In 2014, the Commission made decisions that threatened to drive petitioners off the air—decisions that petitioners understandably tried to challenge. But the law does not leave them free to keep trying. The window for challenging the Auction Order shut 60 days after that order was entered, and it will stay shut unless cracked open again by the Commission itself. This petition for review flies beak-first into that hard limit insofar as it aims to re-litigate the Auction Order's procedures. And we lack jurisdiction over petitioners' challenge to the Channel-Sharing Order's regulatory flexibility analysis, while the one challenge specific to the Channel-Sharing Order that we can consider today is meritless.
This petition for review of the Commencing Operations and Channel-Sharing Orders is dismissed in part and denied in part.

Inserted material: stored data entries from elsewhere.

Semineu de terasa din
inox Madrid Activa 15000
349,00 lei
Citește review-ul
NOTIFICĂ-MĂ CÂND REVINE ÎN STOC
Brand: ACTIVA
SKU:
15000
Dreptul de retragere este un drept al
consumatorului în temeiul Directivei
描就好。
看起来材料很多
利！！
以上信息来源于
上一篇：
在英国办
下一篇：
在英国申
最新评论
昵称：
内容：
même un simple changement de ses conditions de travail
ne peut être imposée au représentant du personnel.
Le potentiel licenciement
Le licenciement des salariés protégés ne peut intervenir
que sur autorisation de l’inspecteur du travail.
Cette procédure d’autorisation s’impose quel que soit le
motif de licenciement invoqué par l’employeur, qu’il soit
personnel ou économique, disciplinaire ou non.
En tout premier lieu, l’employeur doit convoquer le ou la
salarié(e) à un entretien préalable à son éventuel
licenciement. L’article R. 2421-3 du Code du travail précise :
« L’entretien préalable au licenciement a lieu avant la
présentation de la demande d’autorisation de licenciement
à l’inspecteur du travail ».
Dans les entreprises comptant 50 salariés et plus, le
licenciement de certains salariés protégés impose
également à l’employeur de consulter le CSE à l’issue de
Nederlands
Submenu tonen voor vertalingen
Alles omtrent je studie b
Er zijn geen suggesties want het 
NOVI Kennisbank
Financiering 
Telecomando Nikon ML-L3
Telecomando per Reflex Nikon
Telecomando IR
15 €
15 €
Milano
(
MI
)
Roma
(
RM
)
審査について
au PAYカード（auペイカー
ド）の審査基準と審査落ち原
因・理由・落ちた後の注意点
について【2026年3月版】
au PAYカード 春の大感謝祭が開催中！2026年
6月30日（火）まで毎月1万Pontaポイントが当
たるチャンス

1. Though we have previously described this deadline as jurisdictional, see, e.g., United Transp. Union-Ill. Legislative Bd. v. Surface Transp. Bd., 132 F.3d 71, 75 (D.C. Cir. 1998), the relevant statute does not—and the Supreme Court has told us to treat such statutory limits as non-jurisdictional unless Congress clearly says otherwise, Sebelius v. Auburn Reg'l Med. Ctr., 133 S. Ct. 817, 824 (2013). Indeed, the Court has held that “filing deadlines” in particular “ordinarily are not jurisdictional.” Id. at 825. This suggests that the 60-day filing deadline on challenges to FCC orders is not jurisdictional after all. But here we needn't resolve this apparent tension between our earlier cases and later Supreme Court precedent.
2. We needn't and therefore don't address the FCC's separate argument that these challenges are barred because petitioners are not “parties aggrieved” by the Commencing Operations Order, as required by the Hobbs Act. See 28 U.S.C. § 2344; Simmons v. ICC, 716 F.2d 40, 42-43 (D.C. Cir. 1983).
Opinion for the Court filed by Circuit Judge GRIFFITH.